You are viewing a plain text version of this content. The canonical link for it is here.
Posted to user@spark.apache.org by 莫涛 <mo...@sensetime.com> on 2017/04/17 08:23:56 UTC

答复: 答复: How to store 10M records in HDFS to speed up further filtering?

Hi Ryan,


The attachment is a screen shot for the spark job and this is the only stage for this job.

I've changed the partition size to 1GB by "--conf spark.sql.files.maxPartitionBytes=1073741824".


1. spark-orc seems not that smart. The input size is almost the whole data.
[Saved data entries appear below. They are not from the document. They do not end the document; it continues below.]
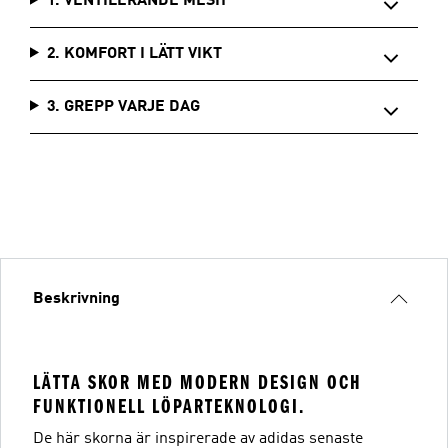
1. VENTILERANDE MESH
2. KOMFORT I LÄTT VIKT
3. GREPP VARJE DAG
Beskrivning
LÄTTA SKOR MED MODERN DESIGN OCH
FUNKTIONELL LÖPARTEKNOLOGI.
De här skorna är inspirerade av adidas senaste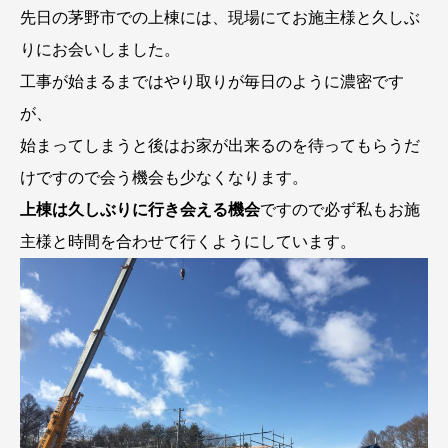
先日の茅野市での上棟には、現場にてお施主様と久しぶ
りにお会いしました。
工事が始まるまではやり取りが毎日のように濃密です
が、
始まってしまうと後はお家が出来るのを待ってもらうだ
けですので会う機会も少なくなります。
上棟は久しぶりに行き会える機会
ですので必ず私もお施
主様と時間を合わせて行くようにしています。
I guess "only for matched ones the binary data is read" is not true as orc does not know the offset of each BINARY so things like seek could not happen

2. I've tried orc and it does skip the partition that has no hit. This could be a solution but the performance depends on the distribution of the given ID list. No partition could be skipped in the worst case.


Mo Tao



________________________________
发件人: Ryan <ry...@gmail.com>
发送时间: 2017年4月17日 15:42:46
收件人: 莫涛
抄送: user
主题: Re: 答复: How to store 10M records in HDFS to speed up further filtering?

1. Per my understanding, for orc files, it should push down the filters, which means all id columns will be scanned but only for matched ones the binary data is read. I haven't dig into spark-orc reader though..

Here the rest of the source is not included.